Find the eigenvalues and eigenfunctions of the following boundary-value problem.
$y''+\lambda y = 0 ; y(0) = 0, y'(L) = 0$

Homework Equations

The Attempt at a Solution

So, we have to test when lambda is equal to, less than and greater than 0.
Let $\lambda = 0$ thus, the ODE becomes $y'' = 0$ which implies solutions of the form $y(t) = C_1t+C_2$ which would make the derivative $y'(t) = C_1$. When we apply our boundary conditions we see that $y(0) = C_2 = 0$ and $y'(L) = C_1 = 0$ which are trivial solutions.

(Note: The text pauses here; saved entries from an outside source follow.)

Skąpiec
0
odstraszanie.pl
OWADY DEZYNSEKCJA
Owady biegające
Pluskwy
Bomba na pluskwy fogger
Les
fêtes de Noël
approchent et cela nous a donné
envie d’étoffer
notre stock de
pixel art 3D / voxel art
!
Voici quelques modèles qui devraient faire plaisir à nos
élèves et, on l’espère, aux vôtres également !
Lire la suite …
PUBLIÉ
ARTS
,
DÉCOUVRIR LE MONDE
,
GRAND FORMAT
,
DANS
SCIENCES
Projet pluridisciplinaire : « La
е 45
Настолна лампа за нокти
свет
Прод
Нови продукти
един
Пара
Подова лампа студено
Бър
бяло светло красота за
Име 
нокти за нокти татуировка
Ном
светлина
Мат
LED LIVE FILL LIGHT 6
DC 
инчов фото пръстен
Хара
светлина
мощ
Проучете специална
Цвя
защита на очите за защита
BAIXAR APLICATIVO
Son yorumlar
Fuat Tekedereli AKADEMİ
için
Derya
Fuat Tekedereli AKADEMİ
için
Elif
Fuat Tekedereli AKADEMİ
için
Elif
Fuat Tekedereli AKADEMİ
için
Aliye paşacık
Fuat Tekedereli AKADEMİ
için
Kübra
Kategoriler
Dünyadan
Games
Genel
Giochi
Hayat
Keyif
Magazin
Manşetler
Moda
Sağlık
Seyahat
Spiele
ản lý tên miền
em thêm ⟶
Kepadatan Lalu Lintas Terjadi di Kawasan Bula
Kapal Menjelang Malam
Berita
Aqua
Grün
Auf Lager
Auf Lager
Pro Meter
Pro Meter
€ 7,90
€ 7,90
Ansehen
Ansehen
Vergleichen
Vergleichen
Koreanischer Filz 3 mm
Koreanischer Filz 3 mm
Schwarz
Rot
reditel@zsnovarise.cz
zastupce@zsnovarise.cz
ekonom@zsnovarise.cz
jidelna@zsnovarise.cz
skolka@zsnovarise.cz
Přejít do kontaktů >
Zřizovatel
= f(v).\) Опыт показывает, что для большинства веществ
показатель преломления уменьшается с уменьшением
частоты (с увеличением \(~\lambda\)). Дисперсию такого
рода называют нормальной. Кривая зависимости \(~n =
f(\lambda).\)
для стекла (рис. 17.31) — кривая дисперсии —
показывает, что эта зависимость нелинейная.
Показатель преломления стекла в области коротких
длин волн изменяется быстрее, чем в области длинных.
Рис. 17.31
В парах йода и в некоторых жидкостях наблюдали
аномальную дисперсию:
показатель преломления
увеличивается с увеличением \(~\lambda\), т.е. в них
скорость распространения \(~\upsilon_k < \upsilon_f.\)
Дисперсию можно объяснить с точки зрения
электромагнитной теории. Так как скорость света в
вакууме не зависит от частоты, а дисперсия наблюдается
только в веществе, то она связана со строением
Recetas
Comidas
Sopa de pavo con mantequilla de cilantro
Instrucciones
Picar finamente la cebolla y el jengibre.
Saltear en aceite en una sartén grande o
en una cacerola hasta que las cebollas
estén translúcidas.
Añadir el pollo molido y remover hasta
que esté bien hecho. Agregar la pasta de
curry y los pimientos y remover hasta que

Let $\lambda < 0$ thus, the ODE becomes $y''- \lambda y = 0$ which implies solutions of the form $y(t) = C_1e^{\sqrt{\lambda}t}+C_2e^{-\sqrt{\lambda}t}$ which would make the derivative $y'(t) = \sqrt{\lambda}C_1e^{\sqrt{\lambda}t}-\sqrt{\lambda}C_2e^{-\sqrt{\lambda}t}$. When we apply our boundary conditions we see that $y(0) = C_1+C_2 = 0$ therefore $C_2=-C_1$ and $y'(L) = \sqrt{\lambda}C_1e^{\sqrt{\lambda}L}-\sqrt{\lambda}C_2e^{-\sqrt{\lambda}L} = \sqrt{\lambda}C_1e^{\sqrt{\lambda}L}+\sqrt{\lambda}C_1e^{-\sqrt{\lambda}L} = C_1[e^{\sqrt{\lambda}L}+e^{-\sqrt{\lambda}L} = 0$ Since the exponentials can't ever be zero, it implies that $C_1 = 0$ this, these solutions are trivial.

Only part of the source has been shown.